Souriez ! Vous êtes photographiés.
L'article de Pierre Fabre publié le 7 juillet et intitulé : Mais où est donc passée cette année ? illustré de deux photos de classe, a suscité de nombreux commentaires. La curiosité était au rendez-vous. On croit reconnaître un.e camarade de classe, on s'interroge sur un autre, on s'impatiente.
Dans cette recherche du temps passé, on sollicite l'aide de ceux qui se souviennent. On ne renonce qu'en désespoir de cause. Il faut s'y faire, ces photos garderont toujours une part de mystère.
Avoir partagé toute une scolarité n'est pas anodin : la camaraderie, l'amitié, quelquefois l'affection survivent au temps qui passe. Ce rituel de la photo de classe remonte au milieu du 19ème siècle, réservé alors aux classes prestigieuses. Il est, désormais, répandu dans tout le monde scolaire . Quelquefois guindé, compassé, il est devenu plus naturel.
Une classe en 1930 : le sérieux est de rigueur. Au milieu du XXème siècle, la photo évolue vers plus de naturel .
Il atteste, à la fois, de la transformation du milieu scolaire et de la permanence de l'institution.
Il est le reflet d'une histoire politique, culturelle, sociale de notre société.
Nous avons tendance, comme l'écrivait, avec talent, Maurice Carême, à faire de "L'école un lieu idéalisé.
L'école était au bord du monde
L'école était au bord du temps.
Ah ! que ne suis-je encore dedans
Pour voir au dehors les colombes "
Nous avons la nostalgie de cette école protectrice qui, d'une certaine façon, nous maintenait à l'écart du monde et à l'abri de ses aléas.
C'est en partie vrai mais, en aucun cas, elle ne constituait un sanctuaire. S'il est une institution qui entretient des liens étroits avec la société, c'est bien l'école avec laquelle nous ferons tous un bout de chemin .
Regardons cette photo prise en 1906 avec toute sa mise en scène : le maître au milieu, tous les élèves les bras croisés, à l'allure martiale, une citation patriotique au tableau qui traduit l'esprit de revanche après la défaite de 1870 contre les Prussiens.
photo 1 1934 photo 2 1951-1952
Les deux photos que nous propose Pierre, se ressemblent étrangement et, cependant, font référence à deux générations différentes qui auront connu la guerre.
Les élèves de la 1ère photo sont trop jeunes pour comprendre que les émeutes de 1934 sont les prémices de la tragédie de la 2ème guerre mondiale.

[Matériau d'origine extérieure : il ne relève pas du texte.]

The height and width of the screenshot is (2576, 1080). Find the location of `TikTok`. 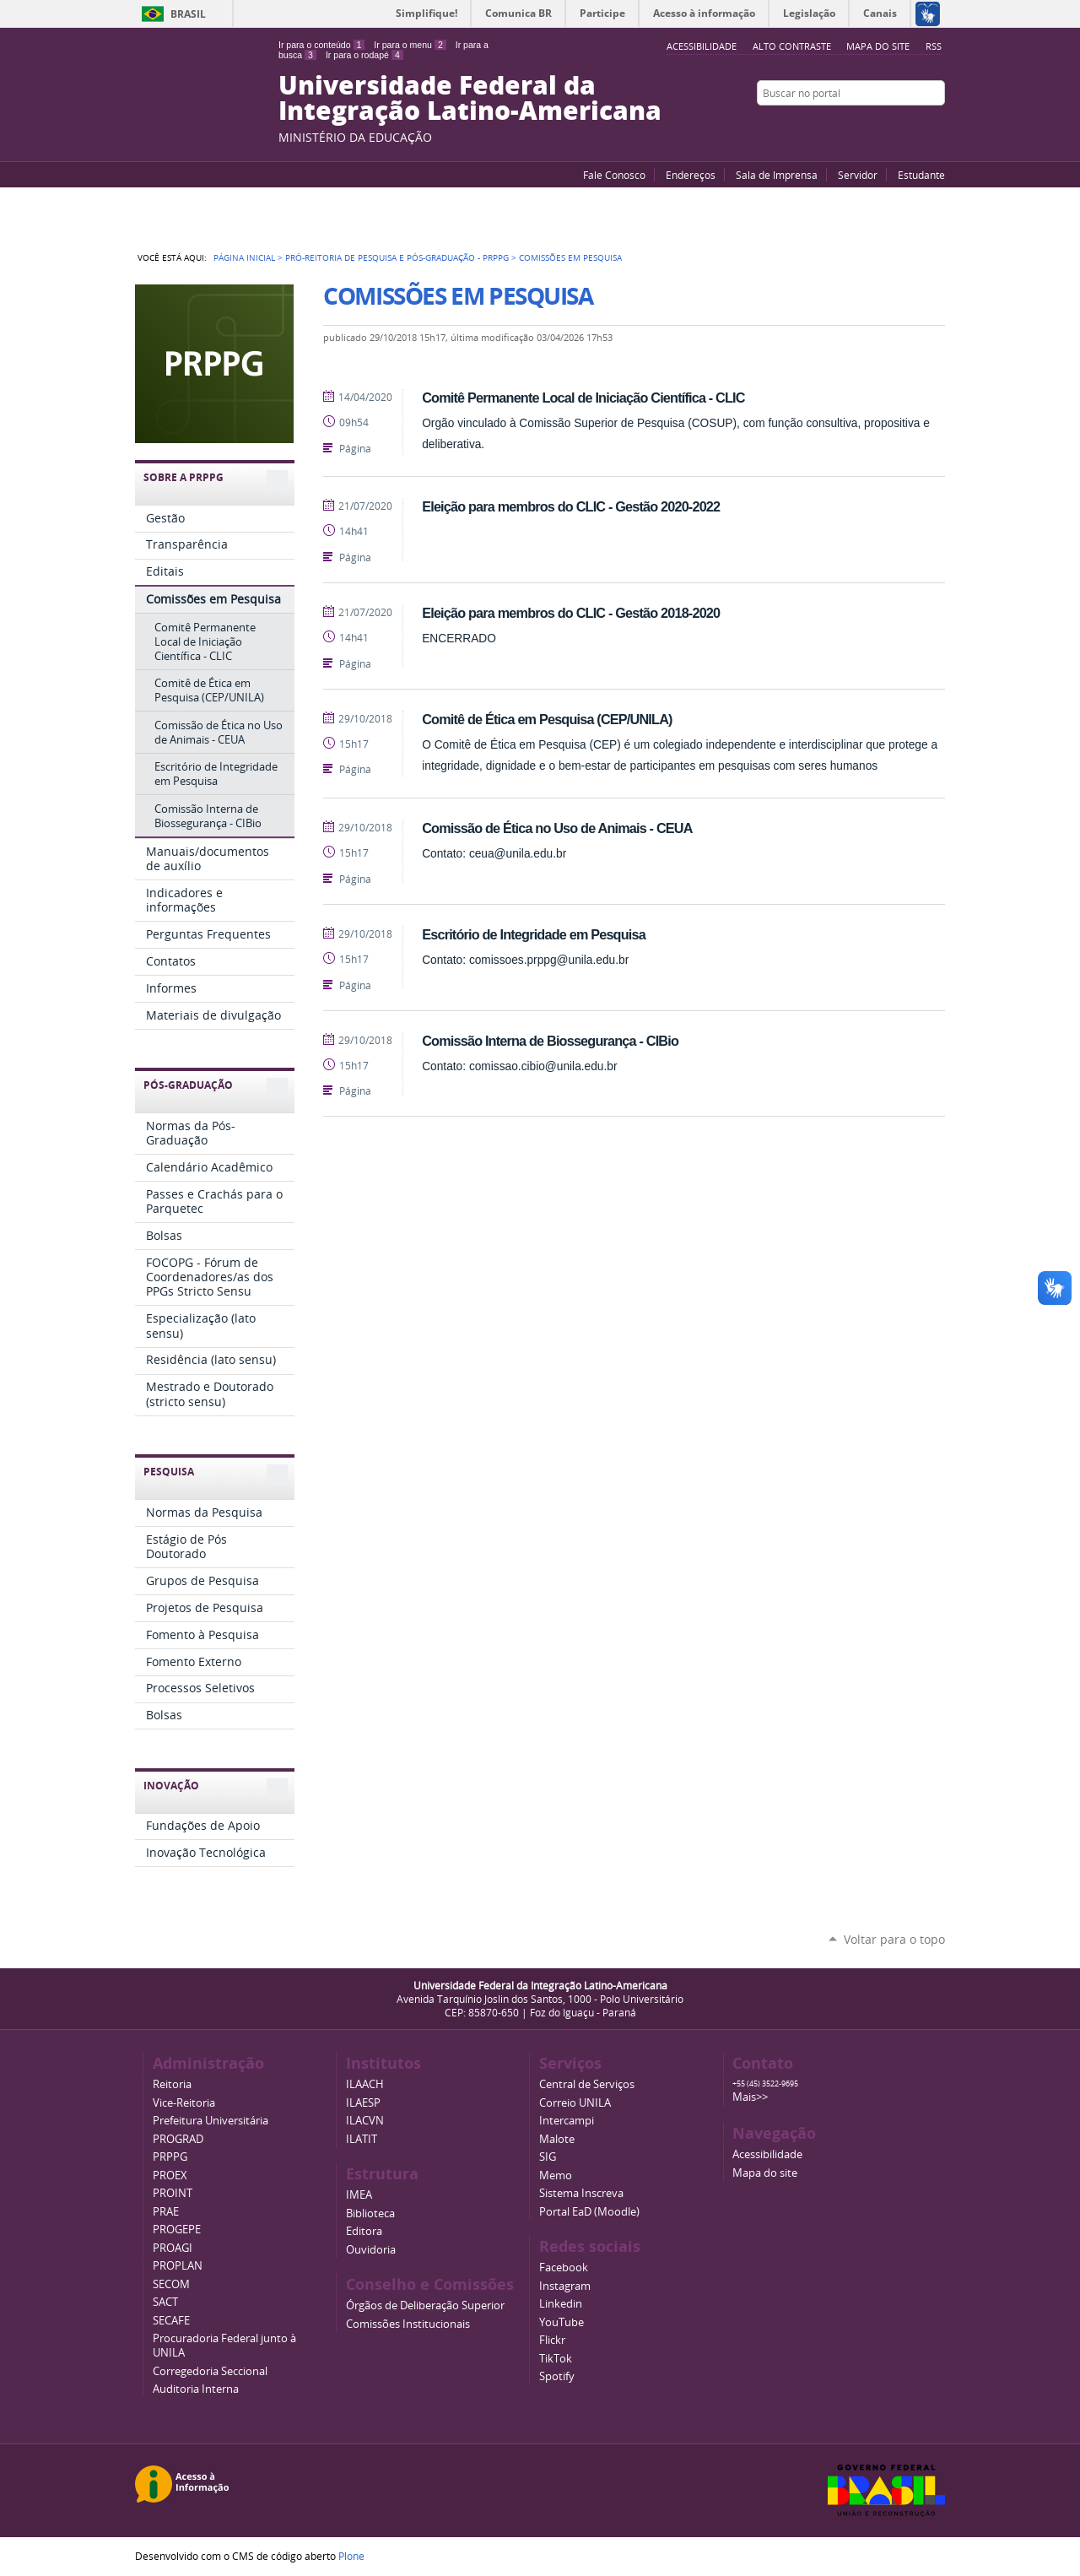 TikTok is located at coordinates (555, 2358).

Ceux de la deuxième photo sont pour l'essentiel, nés après cette guerre, ils constituent le baby boom et vivent, ce que l'on a appelé, à tort, "les trente glorieuses" (1945-1975), période où la France se reconstitue, où il y a le plein emploi mais qu'il convient d'amputer de la fin de la guerre d'Indochine et de la guerre d'Algérie.

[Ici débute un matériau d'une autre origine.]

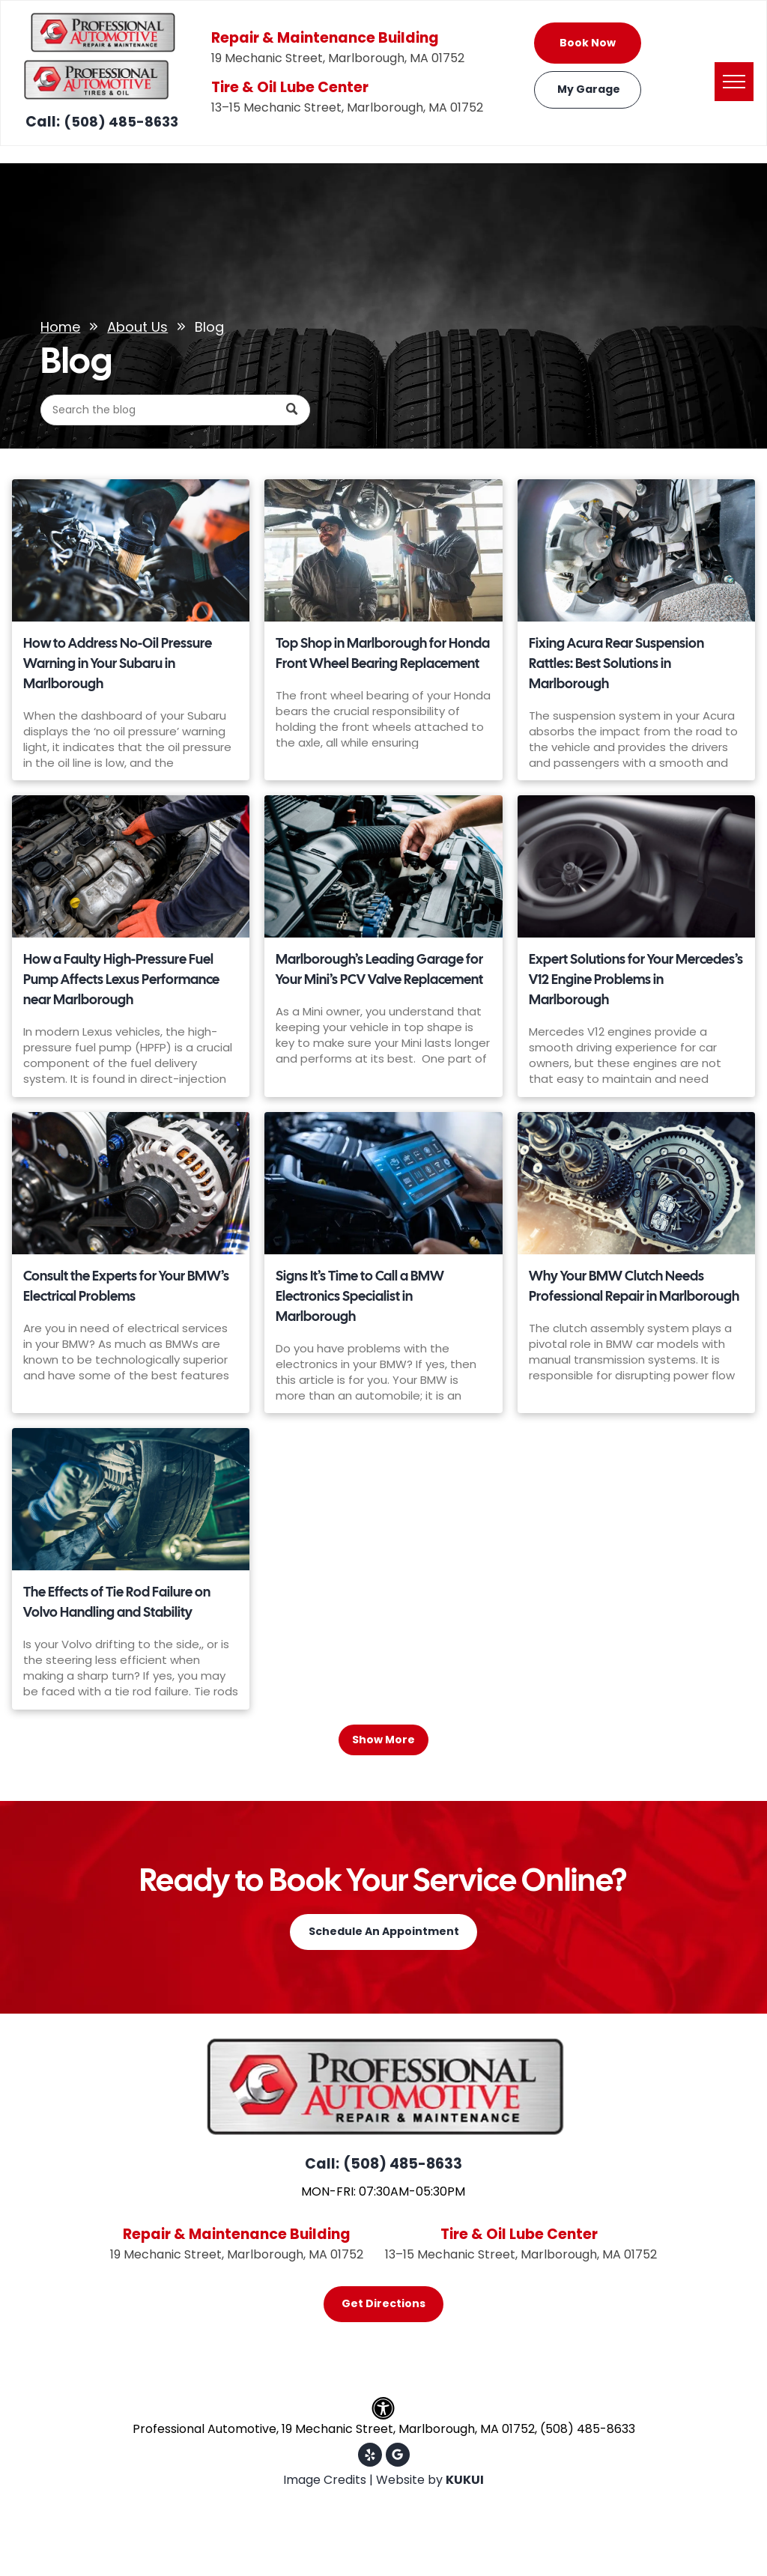 This screenshot has width=767, height=2576. Describe the element at coordinates (360, 1296) in the screenshot. I see `Signs It’s Time to Call a BMW Electronics Specialist in Marlborough` at that location.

En regardant ces photos, nous aimerions savoir ce que sont devenus ces élèves. Issus pour la plupart d'entre eux des classes rurales et populaires, nombreux ceux qui ont pu accéder à la classe moyenne, s'élever au dessus de leur condition, rêve de leurs parents.
Je voudrais souligner ici le rôle déterminant des Cours Complémentaires nés d'une politique volontariste, d'une collaboration étroite entre élus locaux et enseignants annexés à des écoles primaires et placés sous la même direction. Cette politique a porté ses fruits, beaucoup d'entre nous doivent leur emploi à cette structure particulière, intermédiaire entre l'école primaire et les établissements d'enseignement primaire et supérieur, qui menaient en particulier à de nombreux concours administratifs : PTT, école normale..... Les Cours Complémentaires disparaîtront en 1960 et prendront successivement les noms de CEG, CES, Collège unique....
Cette politique, au bénéfice des classes modestes, on dirait aujourd'hui que c'était celle de l'égalité des chances.
On connaîtra sous le régime de Vichy, une régression : en 1940, l'âge de la scolarité obligatoire est abaissé, le DEPP (diplôme d'études primaires préparatoires) est créé et seule son obtention permettra d'accéder à l'enseignement secondaire (entrée en 6ème).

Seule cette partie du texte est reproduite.